■ Data:
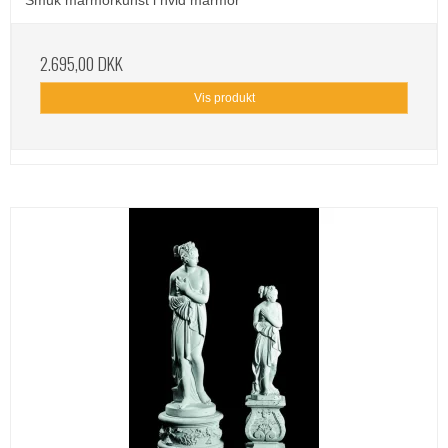
Smuk marmorkunst i hvid marmor
2.695,00 DKK
Vis produkt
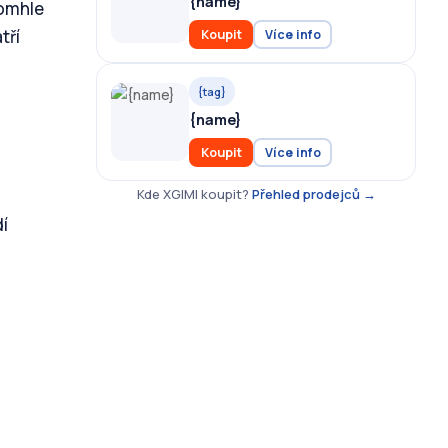
{name}
tomhle
tří
Koupit
Více info
{tag}
{name}
Koupit
Více info
Kde XGIMI koupit?
Přehled prodejců →
dí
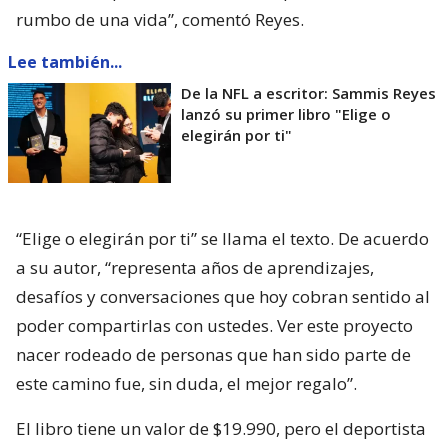
rumbo de una vida”, comentó Reyes.
Lee también...
De la NFL a escritor: Sammis Reyes
lanzó su primer libro "Elige o
elegirán por ti"
“Elige o elegirán por ti” se llama el texto. De acuerdo
a su autor, “representa años de aprendizajes,
desafíos y conversaciones que hoy cobran sentido al
poder compartirlas con ustedes. Ver este proyecto
nacer rodeado de personas que han sido parte de
este camino fue, sin duda, el mejor regalo”.
El libro tiene un valor de $19.990, pero el deportista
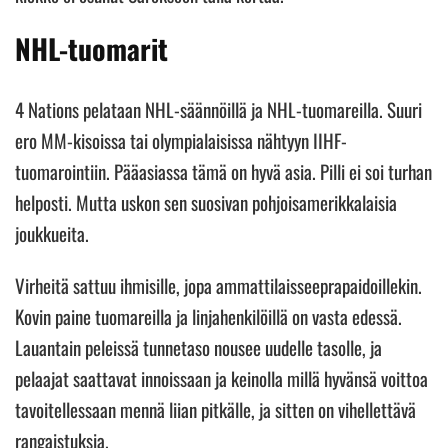
NHL-tuomarit
4 Nations pelataan NHL-säännöillä ja NHL-tuomareilla. Suuri
ero MM-kisoissa tai olympialaisissa nähtyyn IIHF-
tuomarointiin. Pääasiassa tämä on hyvä asia. Pilli ei soi turhan
helposti. Mutta uskon sen suosivan pohjoisamerikkalaisia
joukkueita.
Virheitä sattuu ihmisille, jopa ammattilaisseeprapaidoillekin.
Kovin paine tuomareilla ja linjahenkilöillä on vasta edessä.
Lauantain peleissä tunnetaso nousee uudelle tasolle, ja
pelaajat saattavat innoissaan ja keinolla millä hyvänsä voittoa
tavoitellessaan mennä liian pitkälle, ja sitten on vihellettävä
rangaistuksia.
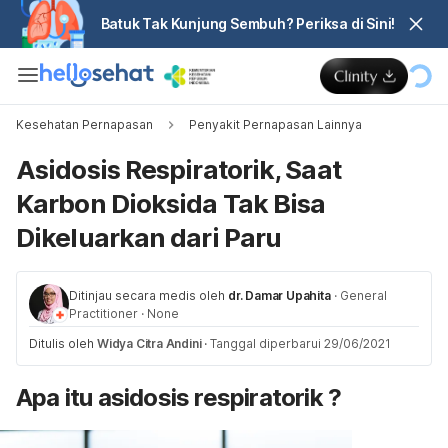
Batuk Tak Kunjung Sembuh? Periksa di Sini!
Kesehatan Pernapasan
Penyakit Pernapasan Lainnya
Asidosis Respiratorik, Saat
Karbon Dioksida Tak Bisa
Dikeluarkan dari Paru
Ditinjau secara medis oleh
dr. Damar Upahita
·
General
Practitioner
·
None
Ditulis oleh
Widya Citra Andini
·
Tanggal diperbarui 29/06/2021
Apa itu asidosis respiratorik ?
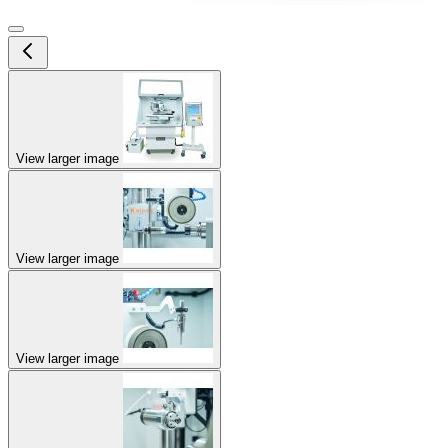
View larger image
View larger image
View larger image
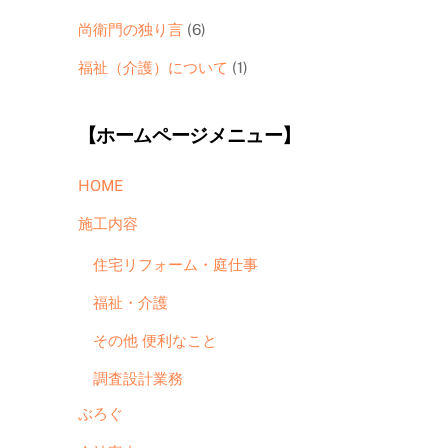
尚衛門の独り言
(6)
福祉（介護）について
(1)
【ホームページメニュー】
HOME
施工内容
住宅リフォーム・庭仕事
福祉・介護
その他 便利なこと
調査設計業務
ぶろぐ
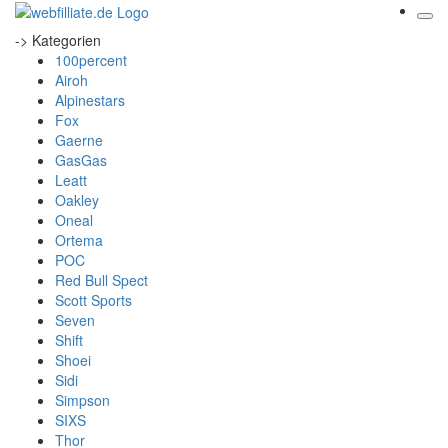
-> Kategorien
100percent
Airoh
Alpinestars
Fox
Gaerne
GasGas
Leatt
Oakley
Oneal
Ortema
POC
Red Bull Spect
Scott Sports
Seven
Shift
Shoei
Sidi
Simpson
SIXS
Thor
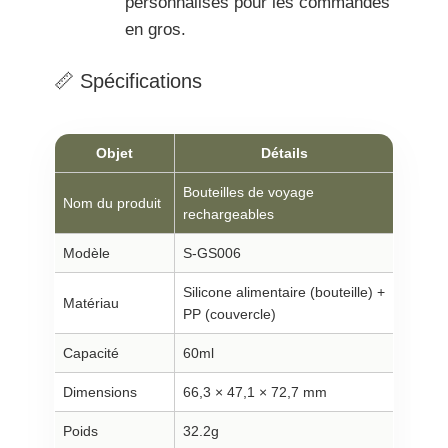
personnalisés pour les commandes
en gros.
📏 Spécifications
Objet
Détails
Bouteilles de voyage
Nom du produit
rechargeables
Modèle
S-GS006
Silicone alimentaire (bouteille) +
Matériau
PP (couvercle)
Capacité
60ml
Dimensions
66,3 × 47,1 × 72,7 mm
Poids
32.2g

■ Task prompt: Output the line bearing "Silicone alimentaire (bouteille) +" along with all the lines after it through the end of the entries, exactly, and no other lines.

■ Answer section:
Silicone alimentaire (bouteille) +
Matériau
PP (couvercle)
Capacité
60ml
Dimensions
66,3 × 47,1 × 72,7 mm
Poids
32.2g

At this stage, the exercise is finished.